RECORDS FOR THIS TASK Start Marker

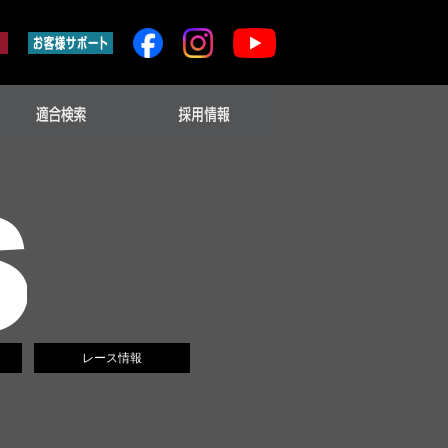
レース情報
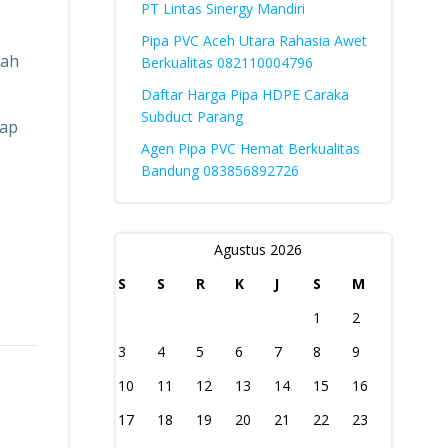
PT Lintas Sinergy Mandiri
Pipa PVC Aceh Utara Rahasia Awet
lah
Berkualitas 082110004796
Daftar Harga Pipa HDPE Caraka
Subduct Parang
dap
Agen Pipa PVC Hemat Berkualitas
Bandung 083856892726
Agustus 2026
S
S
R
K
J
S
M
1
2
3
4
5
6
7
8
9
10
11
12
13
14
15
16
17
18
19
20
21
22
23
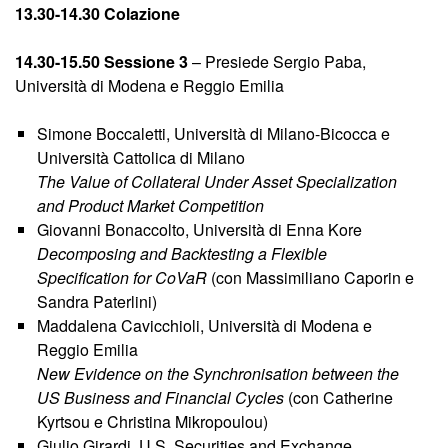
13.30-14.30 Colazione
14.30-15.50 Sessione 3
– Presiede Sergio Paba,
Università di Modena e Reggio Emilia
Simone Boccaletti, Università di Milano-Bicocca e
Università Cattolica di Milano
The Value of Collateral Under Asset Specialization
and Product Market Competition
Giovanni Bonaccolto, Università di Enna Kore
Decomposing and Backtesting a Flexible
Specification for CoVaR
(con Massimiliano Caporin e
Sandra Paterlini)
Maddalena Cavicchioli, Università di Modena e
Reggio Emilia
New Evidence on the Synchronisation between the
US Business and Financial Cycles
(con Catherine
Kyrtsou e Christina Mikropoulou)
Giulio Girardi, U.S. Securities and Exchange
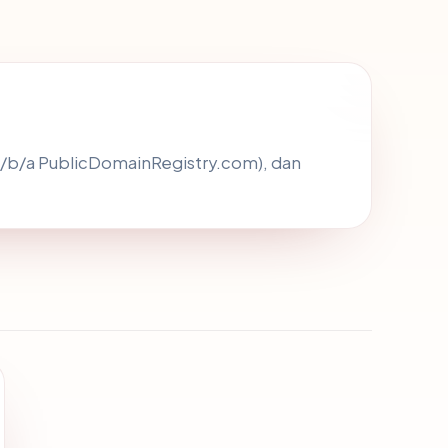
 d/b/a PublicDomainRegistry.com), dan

RECORDS FOR THIS TASK End Marker
RECORDS FOR THIS TASK Start Marker

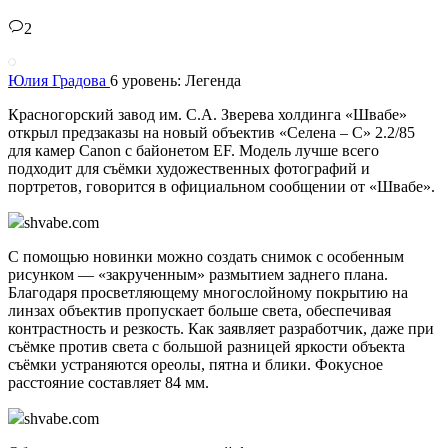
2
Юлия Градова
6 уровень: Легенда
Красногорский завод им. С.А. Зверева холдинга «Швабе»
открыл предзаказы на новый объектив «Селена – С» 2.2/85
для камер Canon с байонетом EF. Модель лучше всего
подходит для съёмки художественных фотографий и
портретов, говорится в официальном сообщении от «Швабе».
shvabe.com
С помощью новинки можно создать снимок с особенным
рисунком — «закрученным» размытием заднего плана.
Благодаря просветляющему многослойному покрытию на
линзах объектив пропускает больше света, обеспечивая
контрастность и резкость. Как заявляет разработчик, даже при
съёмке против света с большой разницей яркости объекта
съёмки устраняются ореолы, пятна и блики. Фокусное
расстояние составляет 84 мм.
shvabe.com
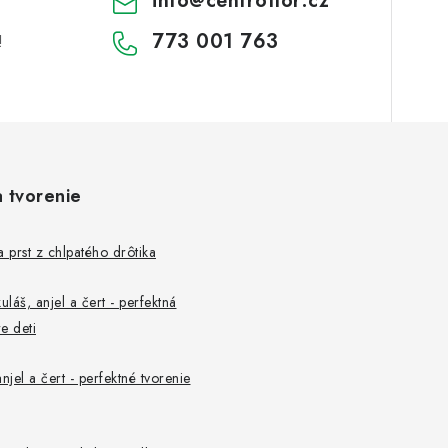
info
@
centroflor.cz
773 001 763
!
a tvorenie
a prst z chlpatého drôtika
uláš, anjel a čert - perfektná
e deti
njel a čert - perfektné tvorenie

RECORDS FOR THIS TASK End Marker

▶ [DESCRIPTION OF THE TASK] Filter the listing above for the string "Berkualitas" and copy every matching line.

▶ [PROBLEM SOLUTION]
Berkualitas 082110004796
Agen Pipa PVC Hemat Berkualitas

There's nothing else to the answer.